Sounds like what Bo Diddley called 'the R&B ghetto" to me. Black music had plenty of credibility w/o whites, hillbillies or otherwise, in fact it seems pretty clear to me most (not all) 20th century American popular music is based on Black music or 'white' imitations of such going back to the very early days of recorded music, from 'coon songs' onward (and this was going on before records too, obviously, Jim Rice & Jump Jum Crow & so on). Undoubtedly there were white influences on Black music as well, but when looked at as a whole, especially when it comes to the development of the 'pop music vocabulary' the contributions of Black Americans are represented way out of proportion to their percentage of the population.  
 
The underlined statement above seems to me to be saying that since most whites wouldn't buy records by blacks there needed to be a 'white' version to cross over. While there's not much debate to this question, why does it then become reason to dispossess people from what they have created? Haley and Presley were hardly the first whites to borrow from Black blues; musical comparisons between blues/r&b and 'r 'n r' show that  the majority of the differences have to do with performer nuance, not radically differing musical content.
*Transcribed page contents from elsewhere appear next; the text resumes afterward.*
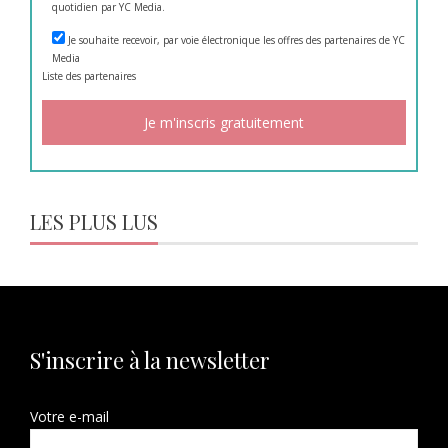
quotidien par YC Media.
Je souhaite recevoir, par voie électronique les offres des partenaires de YC
Media
Liste des
partenaires
LES PLUS LUS
S'inscrire à la newsletter
Votre e-mail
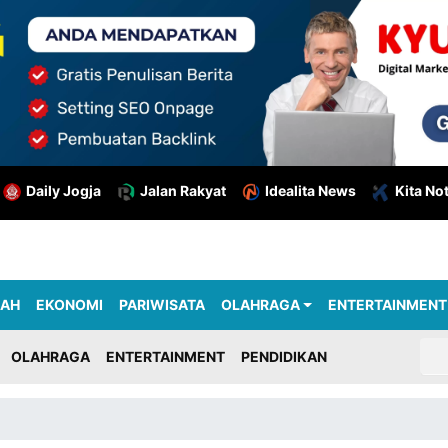
Daily Jogja
Jalan Rakyat
Idealita News
Kita No
RAH
EKONOMI
PARIWISATA
OLAHRAGA
ENTERTAINMENT
OLAHRAGA
ENTERTAINMENT
PENDIDIKAN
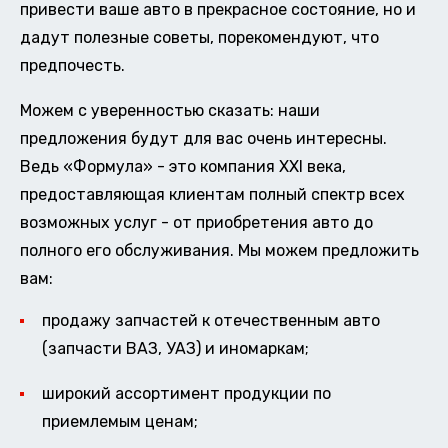
привести ваше авто в прекрасное состояние, но и
дадут полезные советы, порекомендуют, что
предпочесть.
Можем с уверенностью сказать: наши
предложения будут для вас очень интересны.
Ведь «Формула» - это компания XXI века,
предоставляющая клиентам полный спектр всех
возможных услуг - от приобретения авто до
полного его обслуживания. Мы можем предложить
вам:
продажу запчастей к отечественным авто
(запчасти ВАЗ, УАЗ) и иномаркам;
широкий ассортимент продукции по
приемлемым ценам;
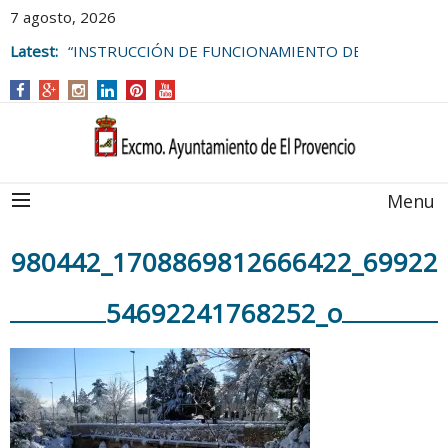
7 agosto, 2026
Latest:
“INSTRUCCIÓN DE FUNCIONAMIENTO DE
LAS BOLSAS DE EMPLEO DEL
AYUNTAMIENTO DE EL PROVENCIO
Menu
980442_1708869812666422_69922
54692241768252_o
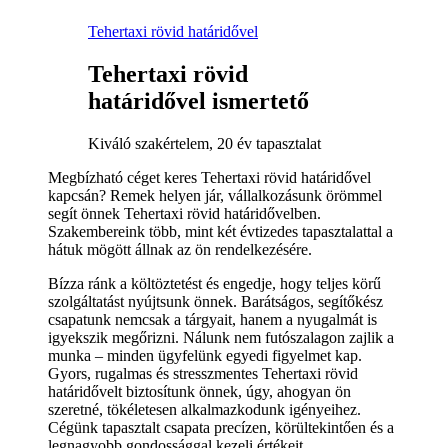
Tehertaxi rövid határidővel
Tehertaxi rövid
határidővel ismertető
Kiváló szakértelem, 20 év tapasztalat
Megbízható céget keres Tehertaxi rövid határidővel
kapcsán? Remek helyen jár, vállalkozásunk örömmel
segít önnek Tehertaxi rövid határidővelben.
Szakembereink több, mint két évtizedes tapasztalattal a
hátuk mögött állnak az ön rendelkezésére.
Bízza ránk a költöztetést és engedje, hogy teljes körű
szolgáltatást nyújtsunk önnek. Barátságos, segítőkész
csapatunk nemcsak a tárgyait, hanem a nyugalmát is
igyekszik megőrizni. Nálunk nem futószalagon zajlik a
munka – minden ügyfelünk egyedi figyelmet kap.
Gyors, rugalmas és stresszmentes Tehertaxi rövid
határidővelt biztosítunk önnek, úgy, ahogyan ön
szeretné, tökéletesen alkalmazkodunk igényeihez.
Cégünk tapasztalt csapata precízen, körültekintően és a
legnagyobb gondossággal kezeli értékeit.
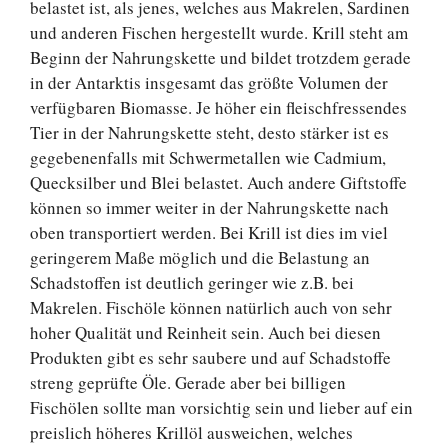
belastet ist, als jenes, welches aus Makrelen, Sardinen
und anderen Fischen hergestellt wurde. Krill steht am
Beginn der Nahrungskette und bildet trotzdem gerade
in der Antarktis insgesamt das größte Volumen der
verfügbaren Biomasse. Je höher ein fleischfressendes
Tier in der Nahrungskette steht, desto stärker ist es
gegebenenfalls mit Schwermetallen wie Cadmium,
Quecksilber und Blei belastet. Auch andere Giftstoffe
können so immer weiter in der Nahrungskette nach
oben transportiert werden. Bei Krill ist dies im viel
geringerem Maße möglich und die Belastung an
Schadstoffen ist deutlich geringer wie z.B. bei
Makrelen. Fischöle können natürlich auch von sehr
hoher Qualität und Reinheit sein. Auch bei diesen
Produkten gibt es sehr saubere und auf Schadstoffe
streng geprüfte Öle. Gerade aber bei billigen
Fischölen sollte man vorsichtig sein und lieber auf ein
preislich höheres Krillöl ausweichen, welches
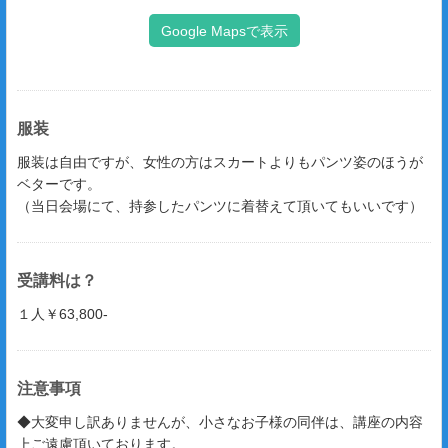
Google Mapsで表示
服装
服装は自由ですが、女性の方はスカートよりもパンツ姿のほうが
ベターです。
（当日会場にて、持参したパンツに着替えて頂いてもいいです）
受講料は？
１人￥63,800-
注意事項
◆大変申し訳ありませんが、小さなお子様の同伴は、講座の内容
上ご遠慮頂いております。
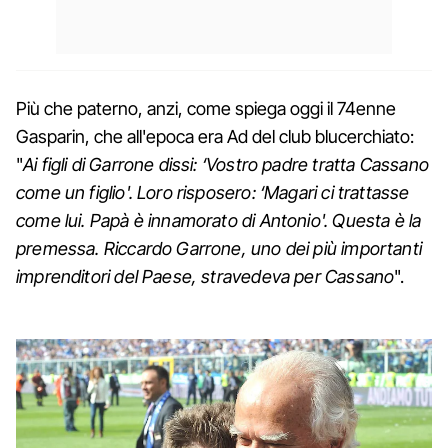
Più che paterno, anzi, come spiega oggi il 74enne
Gasparin, che all'epoca era Ad del club blucerchiato:
"
Ai figli di Garrone dissi: ‘Vostro padre tratta Cassano
come un figlio'. Loro risposero: ‘Magari ci trattasse
come lui. Papà è innamorato di Antonio'. Questa è la
premessa. Riccardo Garrone, uno dei più importanti
imprenditori del Paese, stravedeva per Cassano
".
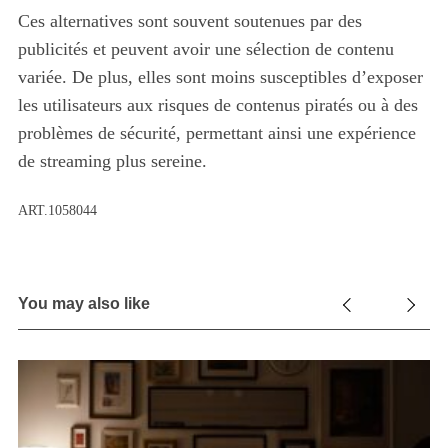
Ces alternatives sont souvent soutenues par des
publicités et peuvent avoir une sélection de contenu
variée. De plus, elles sont moins susceptibles d’exposer
les utilisateurs aux risques de contenus piratés ou à des
problèmes de sécurité, permettant ainsi une expérience
de streaming plus sereine.
ART.1058044
You may also like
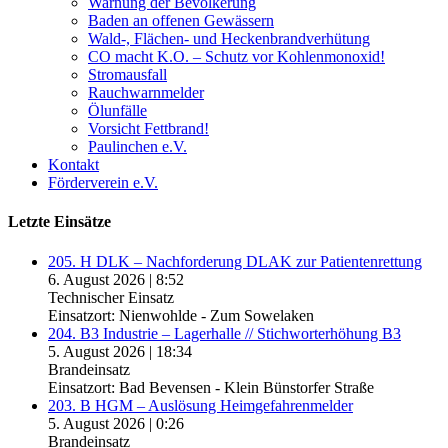
Warnung der Bevölkerung
Baden an offenen Gewässern
Wald-, Flächen- und Heckenbrandverhütung
CO macht K.O. – Schutz vor Kohlenmonoxid!
Stromausfall
Rauchwarnmelder
Ölunfälle
Vorsicht Fettbrand!
Paulinchen e.V.
Kontakt
Förderverein e.V.
Letzte Einsätze
205. H DLK – Nachforderung DLAK zur Patientenrettung
6. August 2026
|
8:52
Technischer Einsatz
Einsatzort: Nienwohlde - Zum Sowelaken
204. B3 Industrie – Lagerhalle // Stichworterhöhung B3
5. August 2026
|
18:34
Brandeinsatz
Einsatzort: Bad Bevensen - Klein Bünstorfer Straße
203. B HGM – Auslösung Heimgefahrenmelder
5. August 2026
|
0:26
Brandeinsatz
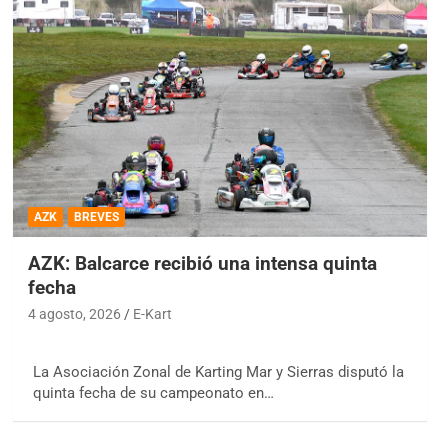
AZK
BREVES
AZK: Balcarce recibió una intensa quinta
fecha
4 agosto, 2026
E-Kart
La Asociación Zonal de Karting Mar y Sierras disputó la
quinta fecha de su campeonato en…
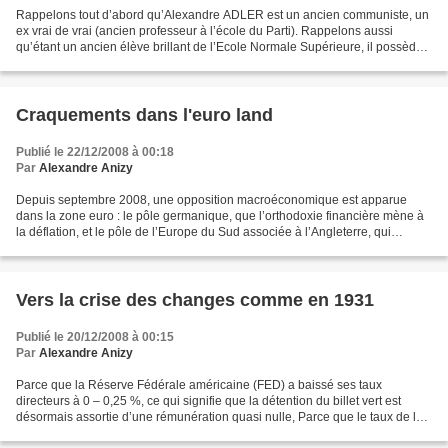
Rappelons tout d’abord qu’Alexandre ADLER est un ancien communiste, un
ex vrai de vrai (ancien professeur à l’école du Parti). Rappelons aussi
qu’étant un ancien élève brillant de l’Ecole Normale Supérieure, il possède
une solide formation classique....
Craquements dans l'euro land
Publié le 22/12/2008 à 00:18
Par
Alexandre Anizy
Depuis septembre 2008, une opposition macroéconomique est apparue
dans la zone euro : le pôle germanique, que l’orthodoxie financière mène à
la déflation, et le pôle de l’Europe du Sud associée à l’Angleterre, qui
pousse à une relance économique. Bien...
Vers la crise des changes comme en 1931
Publié le 20/12/2008 à 00:15
Par
Alexandre Anizy
Parce que la Réserve Fédérale américaine (FED) a baissé ses taux
directeurs à 0 – 0,25 %, ce qui signifie que la détention du billet vert est
désormais assortie d’une rémunération quasi nulle, Parce que le taux de la
Banque Centrale Européenne (BCE) se...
Where do pre-Presley "Black rockabilly"  artists (like Sun era Jr. Parker, James Cotton & Floyd Murphy) fit in? What about 'heavy metal man' Pat Hare? Country/r&b crossover was already old hat by the early '50s, in both directions, thanks at least in part to Syd Nathan. Are Black covers of country songs r&b,  r 'n r or country? Is music by black people r&b, and music by whites r'n r? Where's Little Richard fit in? He was a
 ringer for Billy Wright when he started in 1951, but not that much different though; was he r&b in '51 and r 'n r in 1955, or always r&b? What about Chuck Berry? 
 
If there are styles/elements/techniques that can be shown to have been first, why shouldn't those people get the credit, instead of their followers/copiers? For some reason it reminds me of all the songs that Irving Mills and Lester Melrose (to use 2 examples) 'wrote' for the artists they recorded.